● **Stored data entries**:
--------------------

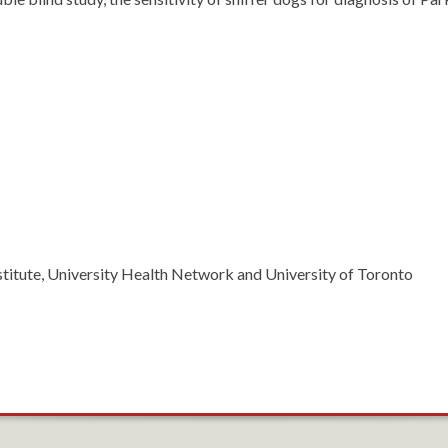
titute, University Health Network and University of Toronto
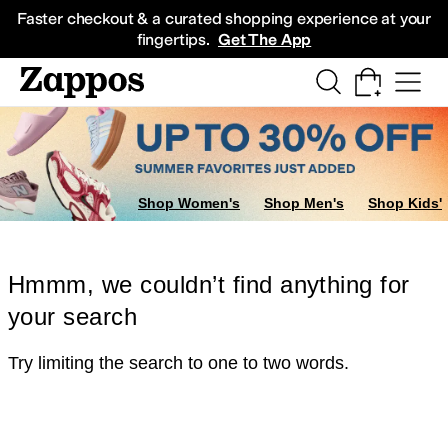
Skip to main content
All Kids' Shoes
Sneakers
Sandals
Boots
Rain Boots
Cleats
Clogs
Dress Sh
Faster checkout & a curated shopping experience at your
fingertips.
Get The App
Shop Women's
Shop Men's
Shop Kids'
Hmmm, we couldn’t find anything for
your search
Try limiting the search to one to two words.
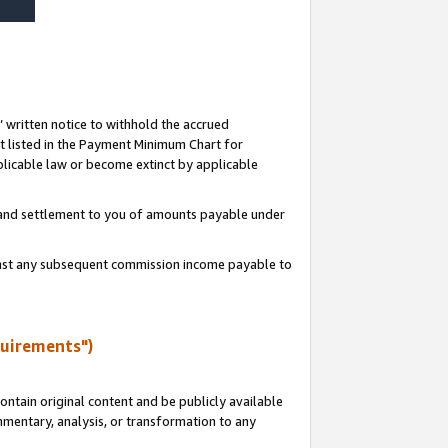
s’ written notice to withhold the accrued
 listed in the Payment Minimum Chart for
licable law or become extinct by applicable
t and settlement to you of amounts payable under
ainst any subsequent commission income payable to
quirements")
ntain original content and be publicly available
ommentary, analysis, or transformation to any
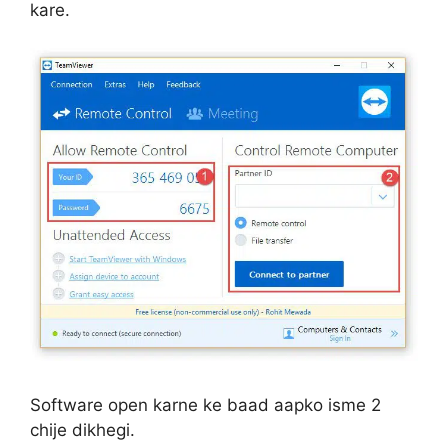
kare.
Software open karne ke baad aapko isme 2
chije dikhegi.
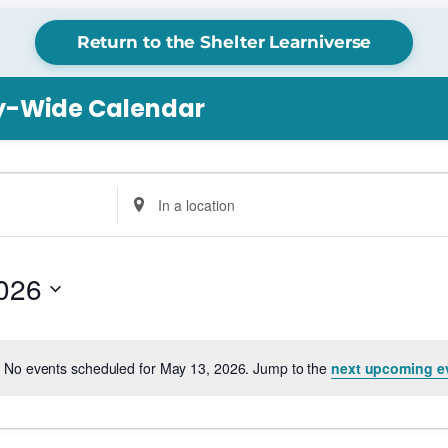
Return to the Shelter Learniverse
ry-Wide Calendar
Enter
Location.
Search
for
026
Events
by
Location.
No events scheduled for May 13, 2026. Jump to the
next upcoming e
Notice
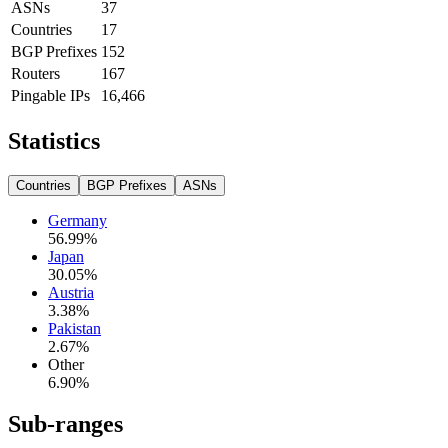
ASNs
37
Countries
17
BGP Prefixes
152
Routers
167
Pingable IPs
16,466
Statistics
Countries
BGP Prefixes
ASNs
Germany
56.99
%
Japan
30.05
%
Austria
3.38
%
Pakistan
2.67
%
Other
6.90
%
Sub-ranges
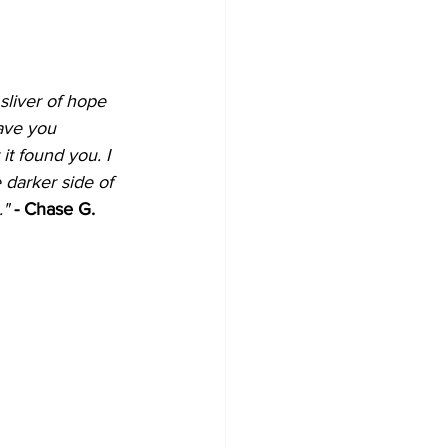
 sliver of hope 
have you 
it found you. I 
e darker side of 
" 
- Chase G.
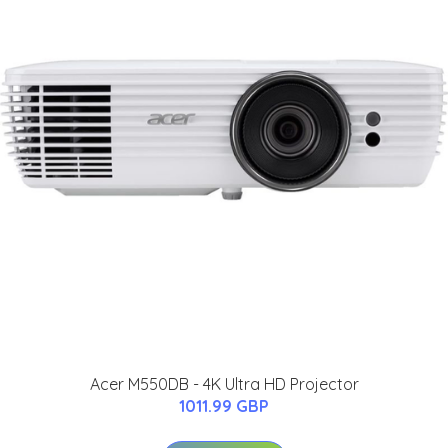
Acer M550DB - 4K Ultra HD Projector
1011.99 GBP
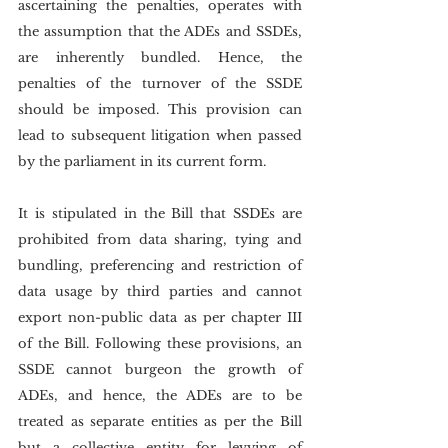
ascertaining the penalties, operates with 
the assumption that the ADEs and SSDEs, 
are inherently bundled. Hence, the 
penalties of the turnover of the SSDE 
should be imposed. This provision can 
lead to subsequent litigation when passed 
by the parliament in its current form.
It is stipulated in the Bill that SSDEs are 
prohibited from data sharing, tying and 
bundling, preferencing and restriction of 
data usage by third parties and cannot 
export non-public data as per chapter III 
of the Bill. Following these provisions, an 
SSDE cannot burgeon the growth of 
ADEs, and hence, the ADEs are to be 
treated as separate entities as per the Bill 
but a collective entity for levying of 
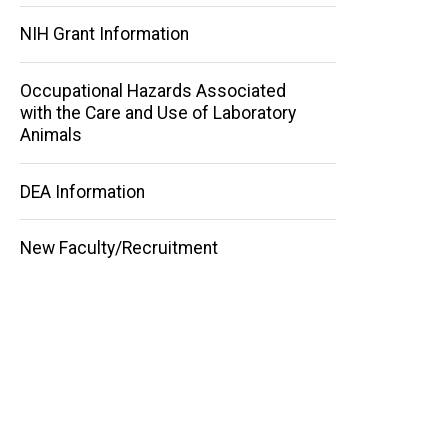
NIH Grant Information
Occupational Hazards Associated
with the Care and Use of Laboratory
Animals
DEA Information
New Faculty/Recruitment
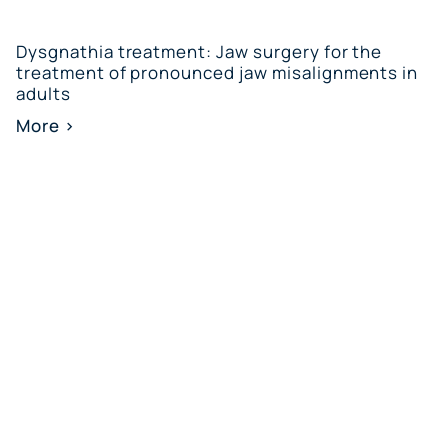
Dysgnathia treatment: Jaw surgery for the
treatment of pronounced jaw misalignments in
adults
More >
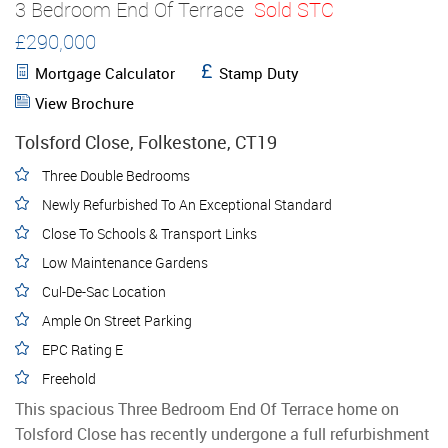
3 Bedroom End Of Terrace
Sold STC
£290,000
Mortgage Calculator
Stamp Duty
View Brochure
Tolsford Close, Folkestone, CT19
Three Double Bedrooms
Newly Refurbished To An Exceptional Standard
Close To Schools & Transport Links
Low Maintenance Gardens
Cul-De-Sac Location
Ample On Street Parking
EPC Rating E
Freehold
This spacious Three Bedroom End Of Terrace home on
Tolsford Close has recently undergone a full refurbishment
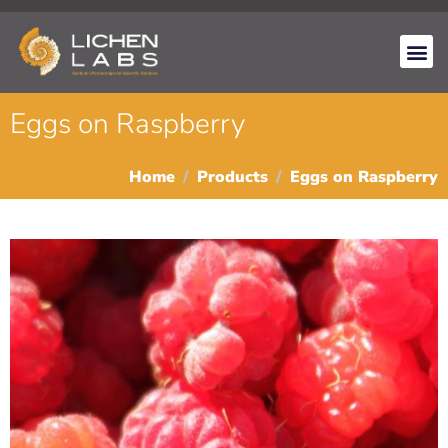
Eggs on Raspberry
Home
Products
Eggs on Raspberry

--------------------

● **Task**: Copy out the records exactly; the pictures stay behind.

● **Response below**:
titute, University Health Network and University of Toronto
Skip to main content
All Kids' Shoes
Sneakers
Sandals
Boots
Rain Boots
Cleats
Clogs
Dress Sh
Faster checkout & a curated shopping experience at your
fingertips.
Get The App
Shop Women's
Shop Men's
Shop Kids'
Hmmm, we couldn’t find anything for
your search
Try limiting the search to one to two words.
s’ written notice to withhold the accrued
 listed in the Payment Minimum Chart for
licable law or become extinct by applicable
t and settlement to you of amounts payable under
ainst any subsequent commission income payable to
quirements")
ntain original content and be publicly available
ommentary, analysis, or transformation to any
kare.
Software open karne ke baad aapko isme 2
chije dikhegi.
Return to the Shelter Learniverse
ry-Wide Calendar
Enter
Location.
Search
for
026
Events
by
Location.
No events scheduled for May 13, 2026. Jump to the
next upcoming e
Notice
ASNs
37
Countries
17
BGP Prefixes
152
Routers
167
Pingable IPs
16,466
Statistics
Countries
BGP Prefixes
ASNs
Germany
56.99
%
Japan
30.05
%
Austria
3.38
%
Pakistan
2.67
%
Other
6.90
%
Sub-ranges
 sliver of hope 
have you 
it found you. I 
e darker side of 
" 
- Chase G.
Acer M550DB - 4K Ultra HD Projector
1011.99 GBP
ascertaining the penalties, operates with 
the assumption that the ADEs and SSDEs, 
are inherently bundled. Hence, the 
penalties of the turnover of the SSDE 
should be imposed. This provision can 
lead to subsequent litigation when passed 
by the parliament in its current form.
It is stipulated in the Bill that SSDEs are 
prohibited from data sharing, tying and 
bundling, preferencing and restriction of 
data usage by third parties and cannot 
export non-public data as per chapter III 
of the Bill. Following these provisions, an 
SSDE cannot burgeon the growth of 
ADEs, and hence, the ADEs are to be 
treated as separate entities as per the Bill 
but a collective entity for levying of 
NIH Grant Information
Occupational Hazards Associated
with the Care and Use of Laboratory
Animals
DEA Information
New Faculty/Recruitment
Dysgnathia treatment: Jaw surgery for the
treatment of pronounced jaw misalignments in
adults
More >
3 Bedroom End Of Terrace
Sold STC
£290,000
Mortgage Calculator
Stamp Duty
View Brochure
Tolsford Close, Folkestone, CT19
Three Double Bedrooms
Newly Refurbished To An Exceptional Standard
Close To Schools & Transport Links
Low Maintenance Gardens
Cul-De-Sac Location
Ample On Street Parking
EPC Rating E
Freehold
This spacious Three Bedroom End Of Terrace home on
Tolsford Close has recently undergone a full refurbishment
Eggs on Raspberry
Home
Products
Eggs on Raspberry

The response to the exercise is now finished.